Assigned task -
An exact copy of every line from the one holding "2008 — 2026" to the end of the entries below is required; leave the pictures out.
-- Opening Marker --
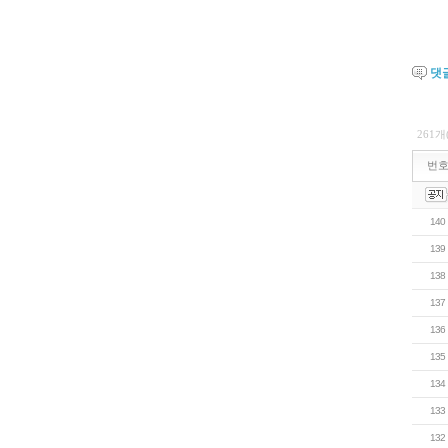
댓
261개
번
140
139
138
137
136
135
134
133
132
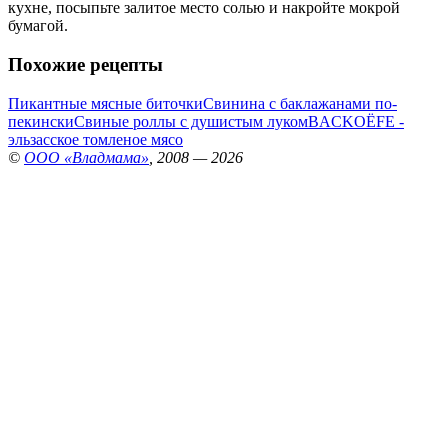
кухне, посыпьте залитое место солью и накройте мокрой
бумагой.
Похожие рецепты
Пикантные мясные биточки
Свинина с баклажанами по-
пекински
Свиные роллы с душистым луком
BACKOЁFE -
эльзасское томленое мясо
©
ООО «Владмама»
, 2008 — 2026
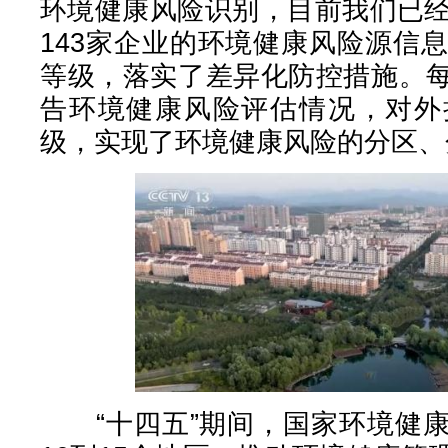
环境健康风险识别，目前我们已经
143家企业的环境健康风险源信
等级，落实了差异化防控措施。
告环境健康风险评估情况，对外
级，实现了环境健康风险的分区、
“十四五”期间，国家环境健康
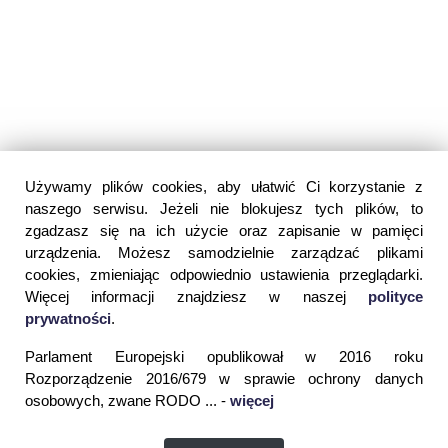
Używamy plików cookies, aby ułatwić Ci korzystanie z
naszego serwisu. Jeżeli nie blokujesz tych plików, to
zgadzasz się na ich użycie oraz zapisanie w pamięci
urządzenia. Możesz samodzielnie zarządzać plikami
cookies, zmieniając odpowiednio ustawienia przeglądarki.
Więcej informacji znajdziesz w naszej
polityce
prywatności
.
Parlament Europejski opublikował w 2016 roku
Rozporządzenie 2016/679 w sprawie ochrony danych
osobowych, zwane RODO ... -
więcej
-- Closing Marker --
Your response -
, 2008 — 2026
环境健康风险识别，目前我们已经
143家企业的环境健康风险源信
等级，落实了差异化防控措施。
告环境健康风险评估情况，对外
级，实现了环境健康风险的分区、
“十四五”期间，国家环境健康
Używamy plików cookies, aby ułatwić Ci korzystanie z
naszego serwisu. Jeżeli nie blokujesz tych plików, to
zgadzasz się na ich użycie oraz zapisanie w pamięci
urządzenia. Możesz samodzielnie zarządzać plikami
cookies, zmieniając odpowiednio ustawienia przeglądarki.
Więcej informacji znajdziesz w naszej
polityce
prywatności
.
Parlament Europejski opublikował w 2016 roku
Rozporządzenie 2016/679 w sprawie ochrony danych
osobowych, zwane RODO ... -
więcej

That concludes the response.